3 Rules to Bend When You’re Working From Home
posted on September 27, 2019 | by Sanhita Mukherjee
If you’re just starting to work from home (or have been doing so for a while now), it is likely that you’ve read a lot of blogs and articles about how to be productive and stay focused. And chances are, you’ve come across a whole lot of tips on how to structure your workday, how to create a daily routine for yourself, and how to stick to it.
While these are all great tips (trust me, you do need a system that keeps you from disappearing down the Netflix rabbit hole), I feel like following them too strictly takes away any kind of flexibility and spontaneity from your workday. If you think about it, that defeats the entire purpose of opting to work for yourself and do your own thing.
So, once you’ve had a chance to get into the groove of working from home for a bit, maybe it’s time to craft a schedule that lets you be productive — but also make the most of your new-found flexibility. Here are 3 rules you can afford to bend when you’re working from home.
No personal chores during work hours
Now, I get why this is good advice. Tackling chores during your workday can trick you into feeling really productive — when in reality, you’re just procrastinating. However, with a little bit of planning and discretion, bending this rule can actually help you make better use of your time.
Think about it — you need to shop for groceries or drop off your dry cleaning. Think how long it takes to battle through peak rush hour traffic or doing them over the weekend when everyone else is trying to get their chores done too. Why put yourself through that when you have a flexible schedule? Take some time out of a weekday afternoon and you may be able to check off a bunch of chores within an hour! That leaves you with a whole lot of extra time to get your work done, answer your emails and maybe even plan ahead a little.
Work the same hours every day
This is yet another great way to maintain some semblance of a routine on a day to day basis. However, rather than following this rule blindly, I feel like there’s a smarter way to manage your time. Plan out all your tasks and see how you can make the most of your flexible schedule. For instance, if you are someone who works well in the evenings, it might be worth it to plan for a later start on a week when you have a lot of creative tasks to tackle.
Allowing for a little flexibility also lets you take advantage of other opportunities that come up — things that you wouldn’t have been able to enjoy if you were working in an office. Chalk out an hour in the afternoon and get outdoors when the sun is out. Grab a cup of coffee with a friend who’s in town on a flying visit. Go for a walk to clear your head when you are stuck in a rut.

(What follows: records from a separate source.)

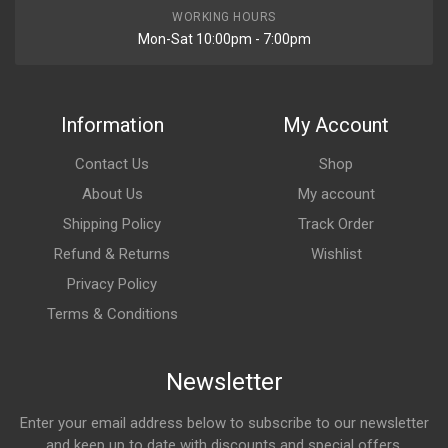
WORKING HOURS
Mon-Sat 10:00pm - 7:00pm
Information
My Account
Contact Us
Shop
About Us
My account
Shipping Policy
Track Order
Refund & Returns
Wishlist
Privacy Policy
Terms & Conditions
Newsletter
Enter your email address below to subscribe to our newsletter
and keep up to date with discounts and special offers.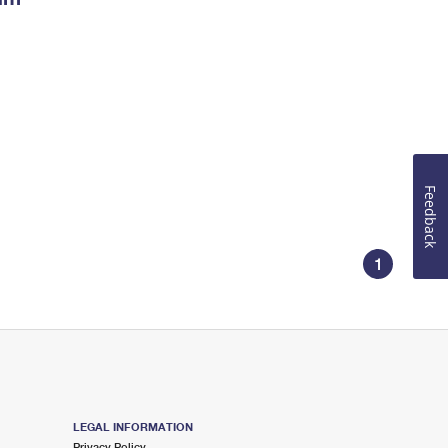
Feedback
1
LEGAL INFORMATION
Privacy Policy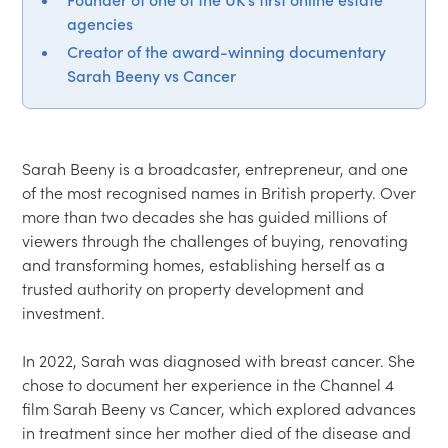
agencies
Creator of the award-winning documentary
Sarah Beeny vs Cancer
Sarah Beeny is a broadcaster, entrepreneur, and one 
of the most recognised names in British property. Over 
more than two decades she has guided millions of 
viewers through the challenges of buying, renovating 
and transforming homes, establishing herself as a 
trusted authority on property development and 
investment.

In 2022, Sarah was diagnosed with breast cancer. She 
chose to document her experience in the Channel 4 
film Sarah Beeny vs Cancer, which explored advances 
in treatment since her mother died of the disease and 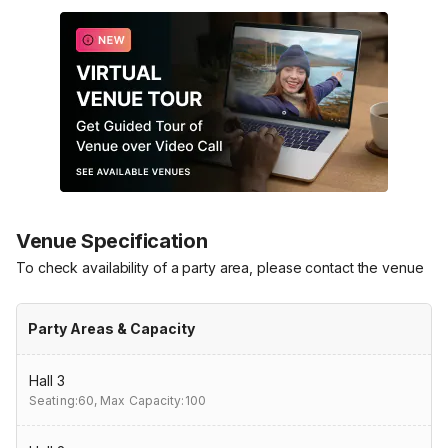
Venue Specification
To check availability of a party area, please contact the venue
Party Areas & Capacity
Hall 3
Seating:60,
Max Capacity:100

Create a work area and stick to it
Call this a fallout of open-plan offices, but most of us are not used to sitting in one spot all day anymore. Even in offices that have assigned seating, you can usually move to a comfy couch, a recreation room or a café when you need a change. And yet, when you are working from home, most people recommend that you set up a home office and sit yourself down at that desk every day.
While that is a great way to switch your brain to ‘work mode’, sitting at the same spot every day can feel a bit uninspiring. After all, shadows change through the day — and what is a happy, sunlit corner in the morning can start seeming a little blah by the time evening rolls around.
Sometimes I find that simply moving to a different spot in the house is all it takes to get myself out of a rut. If you can work from a coworking café, a park, or any other third space, that’s great too. And if, once in a while, you feel like you need to plonk yourself down on your couch or work from your bed, don’t beat yourself up over it. As long as you are getting your work done, you shouldn’t feel guilty about how and where you sit. (Do remember to use adequate back support if you’re doing this though — those late twenties backaches are no fun!)
What rules do you bend or really stick to when working from home?